Ability to see time exact compilation time of modules
Long compilation times are a challenge for large Haskell projects. After tricks like giving GHC more memory are exhausted, users have a few levers within their code to speed up compilation:
- Reducing the time it takes to compile a module (e.g. removing unnecessary
derivingstatements, deleting unused code, etc.)
- Improving parallelism, which currently is done at the module level.
- Improving caching via incremental builds (mostly unrelated to this feature request)
However, users don't have great insight into what modules are slow to compile, and where compilation is bottlenecked on fewer than the available CPU cores, leading to fruitless StackOverflow questions like this one: https://stackoverflow.com/questions/47444097/is-there-a-way-to-profile-compilation-time-per-module-with-ghc
As far as I can tell, the best information available right now is the output of
Parser [Model.PurposeCode]: alloc=2255040 time=10.326 Simplify [expr]: alloc=10824 time=0.116 ...
While not a friendly UX, you may be able to get the total time by manually adding up the time of each section (?).
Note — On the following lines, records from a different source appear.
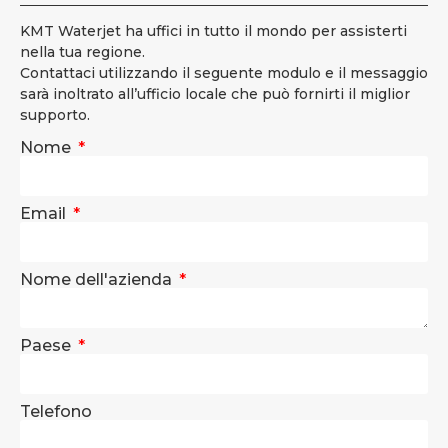
KMT Waterjet ha uffici in tutto il mondo per assisterti
nella tua regione.
Contattaci utilizzando il seguente modulo e il messaggio
sarà inoltrato all’ufficio locale che può fornirti il miglior
supporto.
Nome
Email
Nome dell'azienda
Paese
Telefono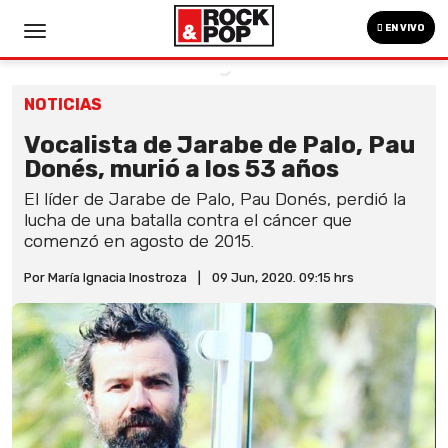
EN VIVO
NOTICIAS
Vocalista de Jarabe de Palo, Pau
Donés, murió a los 53 años
El líder de Jarabe de Palo, Pau Donés, perdió la
lucha de una batalla contra el cáncer que
comenzó en agosto de 2015.
Por María Ignacia Inostroza
|
09 Jun, 2020. 09:15 hrs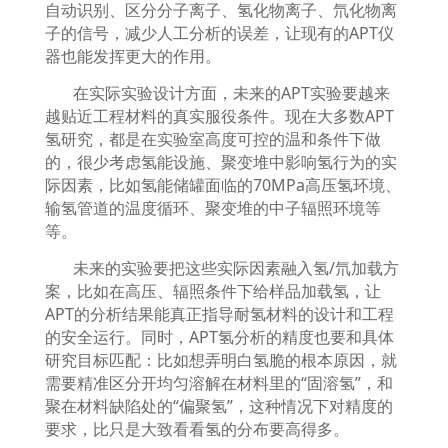
自动识别、区分分子离子、氢化物离子、氘化物离
子的信号，减少人工分析的误差，让现有的
APT
仪
器也能发挥更大的作用。
在实际实验设计方面，未来的
APT
实验要越来
越贴近工程材料的真实服役条件。现在大多数
APT
氢研究，都是在实验室高度可控的温和条件下做
的，很少考虑氢能设施、聚变堆中影响氢行为的实
际因素，比如氢能储罐面临的
70MPa
高压氢环境、
输氢管道的温度循环、聚变堆的中子辐照环境等
等。
未来的实验要把这些实际因素融入氢
/
氘加载方
案，比如在高压、辐照条件下给样品加载氢，让
APT
的分析结果能真正指导耐氢材料的设计和工程
的安全运行。同时，
APT
氢分析的精度也要和具体
研究目标匹配：比如想弄明白氢脆的根本原因，就
需要精准区分开均匀溶解在材料里的
“
固溶氢
”
，和
聚在材料缺陷处的
“
偏聚氢
”
，这种情况下对精度的
要求，比只是大致看看氢的分布要高得多。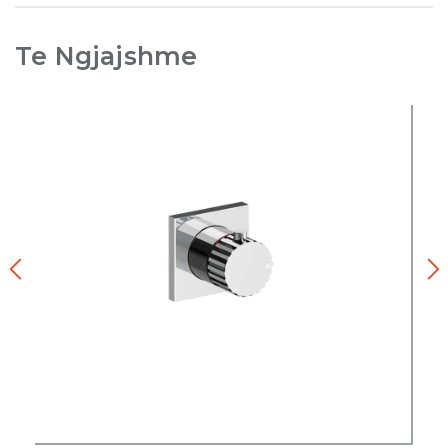
Te Ngjajshme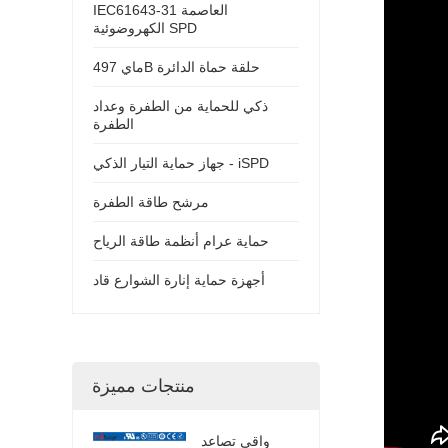
IEC61643-31 العاصمة
الكهروضوئية SPD
ماي 497B حلقة حماة الدائرة
ذكي للحماية من الطفرة وعداد
الطفرة
جهاز حماية التيار الذكي - iSPD
مرشح طاقة الطفرة
حماية عرام أنظمة طاقة الرياح
أجهزة حماية إنارة الشوارع قاد
منتجات مميزة
واقي تصاعد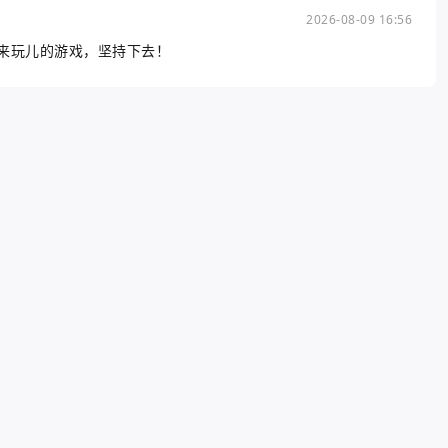
2026-08-09 16:56
来玩儿的游戏，坚持下去！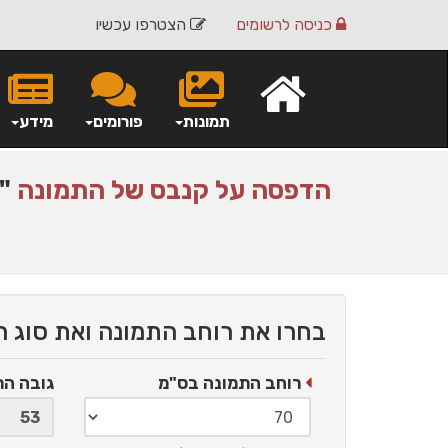
כניסה
לרשומים
הצטרפו עכשיו
תמונות
פורומים
מידע
הדפסה על
קנבס
של התמונה
"מ
בחרו את רוחב התמונה ואת סוג 
רוחב התמונה בס"מ
גובה ה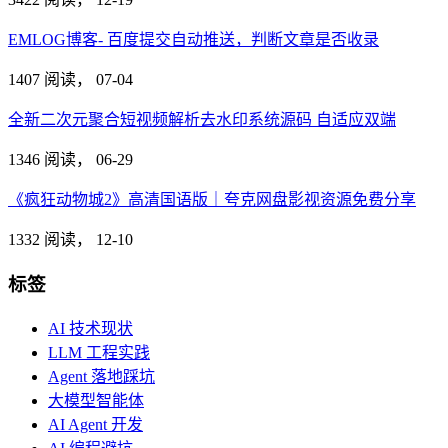
EMLOG博客- 百度提交自动推送，判断文章是否收录
1407 阅读，
07-04
全新二次元聚合短视频解析去水印系统源码 自适应双端
1346 阅读，
06-29
《疯狂动物城2》高清国语版｜夸克网盘影视资源免费分享
1332 阅读，
12-10
标签
AI 技术现状
LLM 工程实践
Agent 落地踩坑
大模型智能体
AI Agent 开发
However, you still would not be able to tell if e.g. two modules were compiled in parallel, because you don't know what times they started at.
I think an easy solution for this is to print the total time a module took to compile, as well as the UTC time when compilation began and ended. I'm not super familiar with GHC's debugging options, but from the documentation
-ddump-timings would be a natural place for this information. This would match existing
-ddump output like
-ddump-simpl printing the exact UTC times of each simplification step.
This would enable two things:
- The total time per module would make it obvious which modules were slow to compile. Once the information was in
-ddump-timings, external tools (or just a small shell script) could parse that info and sort results by total time.
- The timestamp at the beginning and end of compilation could be used to know what modules are compiling at what time. This information would help determine when GHC is bottlenecked on a single module.
To elaborate on the timestamp use-case, imagine we're compiling these modules, with E depending on D, and D on A/B/C:
E | D / | \ A B C
If I see that modules A, B and C all run from 0–2s, I can tell that they are being compiled in parallel (yay!). If I then see that module D runs at 2–5s, followed by E at 5–6s, I can get a rough idea that I could speed up compilation by e.g. breaking up module D into parts, or trying to extract some of E to compile in parallel with D. One could use the timestamps to create a visualizations to aid in this:
A====|D=============|E==== B==== C====
Note that the static dependency graph information isn't sufficient to know what to improve, but is helpful. The compilation time could have easily been this instead:
A==== |D====|E==== B==== C==========
I imagine there are other ways this information could be exposed to users. For example, a profiled version of GHC might emit events that say when compilation of a module began and ended. This would probably be reasonable, but simple timestamps added to GHC's existing debug output seem like an easy, accessible solution.
I'm also not sure if CPU time (what GHC currently gets in its
withTiming function as far as I can tell) or UTC time (what is output in the -ddump-simpl output) is preferable.